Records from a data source
■ ■ ■ ■ ■ ■ ■
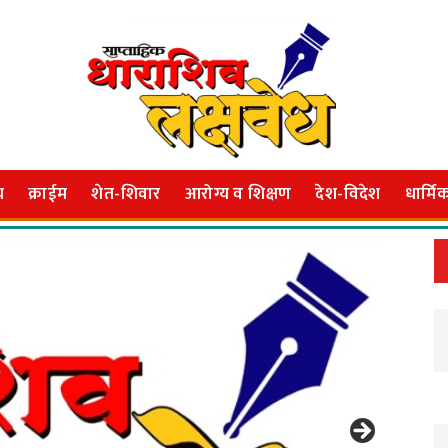
य
क्राईम
शेत-शिवार
आरोग्य व शिक्षण
देश-विदेश
धार्मि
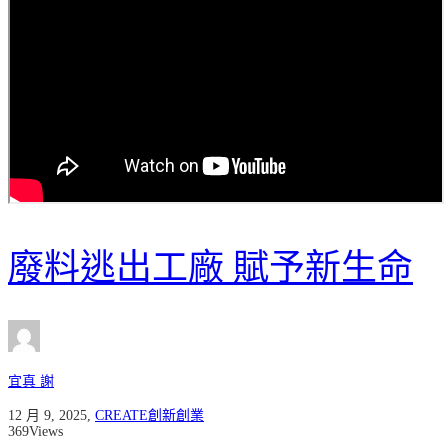
廢料逃出工廠 賦予新生命
宜真 謝
12 月 9, 2025
,
CREATE創新創業
369
Views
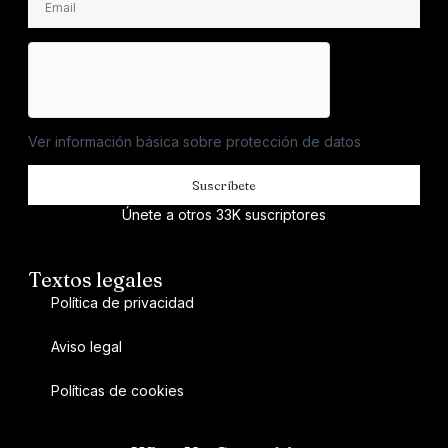
Ver información básica sobre protección de datos
Suscríbete
Únete a otros 33K suscriptores
Textos legales
Política de privacidad
Aviso legal
Políticas de cookies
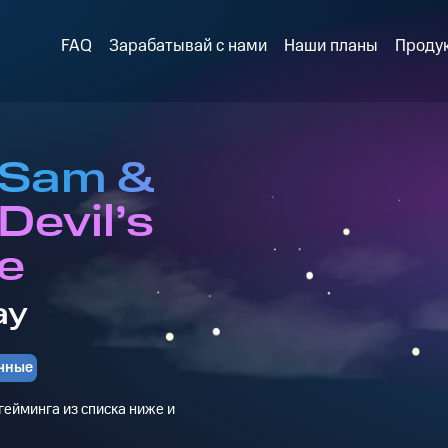
FAQ
Зарабатывай с нами
Наши планы
Проду
 Sam &
Devil’s
e
ay
чные
ейминга из списка ниже и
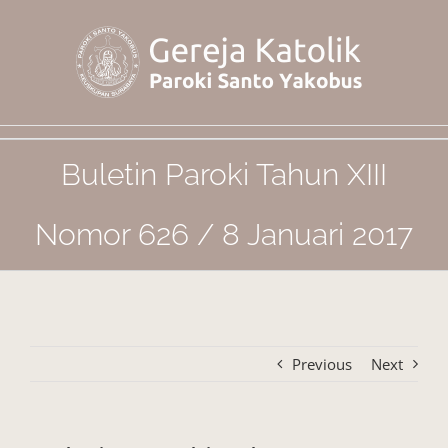
Skip
to
content
Buletin Paroki Tahun XIII
Nomor 626 / 8 Januari 2017
Previous
Next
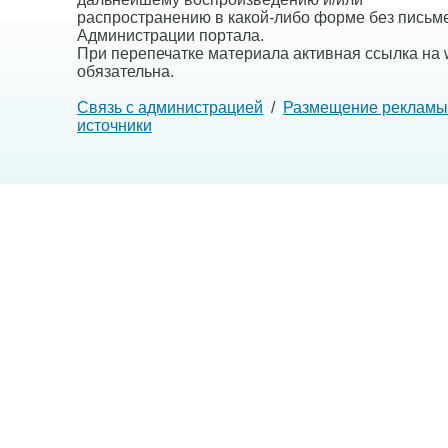
распространению в какой-либо форме без письм
Администрации портала.
При перепечатке материала активная ссылка на w
обязательна.
Связь с администрацией
/
Размещение рекламы
источники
■ ■ ■ ■ ■ ■ ■
In the copy, include all records verbatim but no images.

य
क्राईम
शेत-शिवार
आरोग्य व शिक्षण
देश-विदेश
धार्मि
廢料逃出工廠 賦予新生命
宜真 謝
12 月 9, 2025
,
CREATE創新創業
369
Views
Ver información básica sobre protección de datos
Suscríbete
Únete a otros 33K suscriptores
Textos legales
Política de privacidad
Aviso legal
Políticas de cookies
FAQ
Зарабатывай с нами
Наши планы
Проду
 Sam &
Devil’s
e
ay
чные
ейминга из списка ниже и
Skip
to
content
Buletin Paroki Tahun XIII
Nomor 626 / 8 Januari 2017
Previous
Next
распространению в какой-либо форме без письм
Администрации портала.
При перепечатке материала активная ссылка на w
обязательна.
Связь с администрацией
/
Размещение рекламы
источники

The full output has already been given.